However, this means that if the destination file has become corrupted (a not- uncommon occurrence on inexpensive removable media), rsync will not attempt to repair the corruption, as the timestamp of the corrupted file did not change.

To compensate for this, ellsync provides the --thorough option:

ellsync router.json sync art:painting/oil --thorough

This invokes rsync with the --checksum flag, to force it to do a thorough check of the files. See man rsync for more details.

--reverse option

This flag causes the meaning of the from and the to of the selected route to be flipped. However, to prevent this from being done accidentally (which could be catastrophic, file-backup-wise), this action must be confirmed by the user, and this confirmation takes the form of requiring that a file called .reverse-to-here must be present in the (non-usual) destination directory before the reverse sync takes place. In practice, the user runs touch destination/.reverse-to-here before running the reverse sync, and the reverse sync deletes the .reverse-to-here file as part of its operation.

verify command

This provides a more robust and flexible option than the --thorough option to sync for verifying that the contents on both sides of the stream are identical.

ellsync router.json sync art:painting

This creates a list of all files under /media/user/External1/art/painting/ in a text file in your temporary directory.
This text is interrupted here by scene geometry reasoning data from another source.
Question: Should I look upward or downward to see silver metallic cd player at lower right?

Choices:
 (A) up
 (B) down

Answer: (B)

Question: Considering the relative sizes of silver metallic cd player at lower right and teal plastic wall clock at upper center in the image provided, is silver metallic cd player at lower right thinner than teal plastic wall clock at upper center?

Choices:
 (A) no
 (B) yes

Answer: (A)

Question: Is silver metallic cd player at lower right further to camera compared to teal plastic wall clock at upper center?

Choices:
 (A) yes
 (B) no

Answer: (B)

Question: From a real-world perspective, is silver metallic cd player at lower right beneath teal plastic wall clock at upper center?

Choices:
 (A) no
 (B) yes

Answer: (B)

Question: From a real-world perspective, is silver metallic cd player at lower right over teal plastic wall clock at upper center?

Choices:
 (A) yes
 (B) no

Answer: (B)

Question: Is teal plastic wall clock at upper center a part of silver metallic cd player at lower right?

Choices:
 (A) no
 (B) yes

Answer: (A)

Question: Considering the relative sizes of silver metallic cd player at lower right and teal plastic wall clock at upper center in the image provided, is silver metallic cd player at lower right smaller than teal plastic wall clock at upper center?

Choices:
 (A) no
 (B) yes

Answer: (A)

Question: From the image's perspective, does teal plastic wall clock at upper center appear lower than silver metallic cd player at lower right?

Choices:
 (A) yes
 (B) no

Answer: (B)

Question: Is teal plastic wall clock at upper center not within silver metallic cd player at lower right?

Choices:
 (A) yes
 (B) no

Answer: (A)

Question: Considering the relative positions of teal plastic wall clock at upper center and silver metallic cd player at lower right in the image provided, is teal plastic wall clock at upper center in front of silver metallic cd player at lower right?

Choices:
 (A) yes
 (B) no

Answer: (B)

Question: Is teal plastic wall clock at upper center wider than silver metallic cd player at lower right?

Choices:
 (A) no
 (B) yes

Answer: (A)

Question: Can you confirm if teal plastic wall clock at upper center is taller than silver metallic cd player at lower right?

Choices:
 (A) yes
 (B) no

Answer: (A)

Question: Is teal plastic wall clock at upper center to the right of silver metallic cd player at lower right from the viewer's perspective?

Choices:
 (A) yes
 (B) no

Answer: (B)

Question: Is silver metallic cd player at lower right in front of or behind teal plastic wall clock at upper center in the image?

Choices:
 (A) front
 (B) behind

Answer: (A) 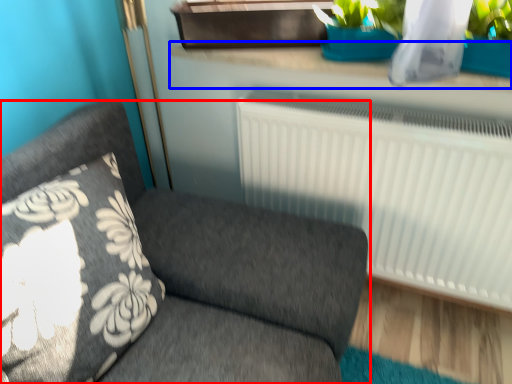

It then goes through each file in that list and runs diff on it, comparing it to its corresponding file in /home/user/art/painting/. If there are any differences, the name of the file is printed out.

The reason the filenames are written to a text file is that for huge filesets, or on slow media (or both), verification of all files can take a long, long time. The user may wish to interrupt it before it is done, and continue it later. Persisting the list of files to a text file supports this. If the text file already exists, the user can supply the --continue-from option naming a file to continue the verification process from. All files up until that file in the existing text file will be skipped.

list command

Either the canonical or the cache (or both) may be offline storage (removable media), therefore neither directory is assumed to exist (it might not exist if the volume is not mounted.) If either of the directories does not exist, ellsync will refuse to use this backup stream. Based on this, there is a subcommand to list which streams are, at the moment, backupable:

ellsync router.json list

In practice, this command is often the command you run first, before running sync, as it will let you know what backup streams are available to sync.

rename command

Sometimes you want to rename a subdirectory somewhere under the canonical of one of the streams. It's completely fine to do this, but the next time it is synced, rsync will treat it, in the cache, as the old subdirectory being deleted and a new subdirectory being created. If there are a large number of files in the subdirectory, this delete-and-create sync can take a long time. It's also not obvious from rsync's logging output that everything being deleted is also being created somewhere else.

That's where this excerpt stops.